И вот в 1869 году далекий от политики библиограф пишет Черенину, но тот, недавно лишь вернувшийся из ссылки, находящийся под надзором и знающий, что его письма перлюстрируются, вынужден ответить отказом: «Письмо Ваше от 12 августа я имел честь получить и очень благодарен Вам за сочувствие к моему несчастию... В Москве я живу уже девятый месяц, но мой Книжный магазин и Библиотека все еще под фирмой и распоряжением моего брата. Я теперь исключительно занимаюсь только приведением в окончание старых счетов, но новых от своего имени ни с кем не завожу. Вследствие такого положения, которое, я надеюсь, продлится недолго,— я не мог исполнить Вашего поручения насчет выписки к Вам книг. Кроме того, и книг-то таких нет, какие Вы выписываете, ни у брата моего — ни даже у Глазунова, по каталогу которого Вы их нашли, кроме соч. Никитина. Это совершенная правда, и прошу Вас не приписывать такой ответ к моему недоверию» 2.

Разрешения на торговлю книгами все не было, и Черенин стал управлять книжным складом своего старого друга Анатолия Мамонтова.

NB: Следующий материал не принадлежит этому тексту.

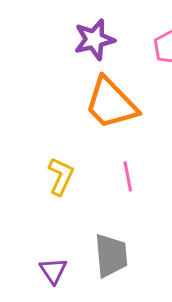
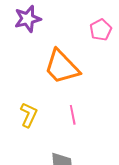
purple star: (94, 40) -> (28, 19), moved

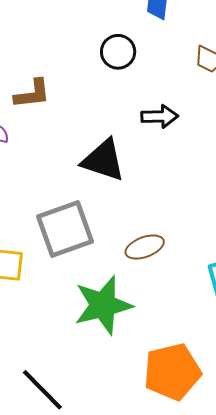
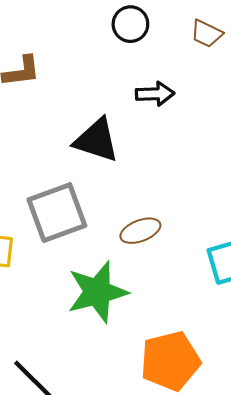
black circle: (118, 52) -> (130, 24), moved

Мамонтов был близким знакомым П. Г. Успенского — приказчика книжного магазина А. А. Черкесова в Москве. Таким образом, окружение Черенина снова составляли люди, причастные к революционному движению: и Успенский и Черкесов в скором времени были привлечены по делу о «Народной расправе».

В августе 1869 года, в связи с тем что на почте были задержаны разосланные С. Г. Нечаевым из Женевы разным людям, в том числе и Черенину, прокламации и письма, в доме на Софийке вновь произвели обыск. По этому поводу начальник московской жандармерии сообщал в III отделение, что как Анатолий Федорович, так и Михаил Михайлович Черенины «в политической благонадежности не одобряются». Постоянными посетителями черениыской библиотеки вновь были «молодые люди, студенты, чиновники и женщины различного звания, вовлеченные в нигилизм».

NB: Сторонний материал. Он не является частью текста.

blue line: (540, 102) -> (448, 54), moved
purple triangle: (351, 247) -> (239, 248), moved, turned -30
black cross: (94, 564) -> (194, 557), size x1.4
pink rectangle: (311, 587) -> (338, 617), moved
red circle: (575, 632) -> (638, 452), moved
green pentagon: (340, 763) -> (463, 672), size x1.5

Только в июне 1874 года А. Ф. Череыин был освобожден от секретного надзора.

В 1871 году черенинская библиотека перешла к его совершеннолетней падчерице Л. П. Зубчаниновой (в замужестве Позняковой), в 1875 году М. М. Черения передал ей и пришедшую в упадок книжную торговлю. Тогда же А. Ф. Черенин стал работать в своем бывшем магазине приказчиком. В июле 1876 года книжный магазин, библиотека и кабинет для чтения переехали в дом Фирсанова на Рождественке. К 1879 году библиотека была продана С. В. Отто.

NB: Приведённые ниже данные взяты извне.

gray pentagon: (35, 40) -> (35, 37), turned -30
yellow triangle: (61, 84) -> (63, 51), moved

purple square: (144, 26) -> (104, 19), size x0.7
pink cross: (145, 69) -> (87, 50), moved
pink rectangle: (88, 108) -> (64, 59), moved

В 1877 году Черенину было наконец разрешено заниматься книжной торговлей самостоятельно, и через год он совместно с Мамонтовым открыл книжный магазин. Этот магазин находился в Леонтьевском переулке (ныне ул. Станиславского, дом не сохранился), он существовал еще и во второй половине 1880-х годов. В эти же годы Черенину принадлежал магазин в доме Суздальского подворья (ныне Пушечная ул., 7).

О последнем периоде жизни Черенина (умер Анатолий Федорович в 1892 году в Москве) сведений сохранилось мало. Известно, что он одним из первых вступил в Общество книгопродавцев и издателей, за создание которого ратовал еще в шестидесятые годы...

 

ПРЕМЬЕРА НА СОФИИКЕ

8 октября I860 года в дом Торлецкого въехал Немецкий клуб.

Но биография клуба началась намного раньше. Еще в 1819 году ремесленник Мартин Шварц (так называли его московские соплеменники), а полностью Матвей Андреев сын Шварца (так именовал он себя в официальных документах), открыл в Бутырках танцевальный зал, в котором молодежь могла повеселиться, а папеньки и маменьки имели бы возможность не спеша побеседовать и вволю повздыхать о своем дорогом фатерлянде...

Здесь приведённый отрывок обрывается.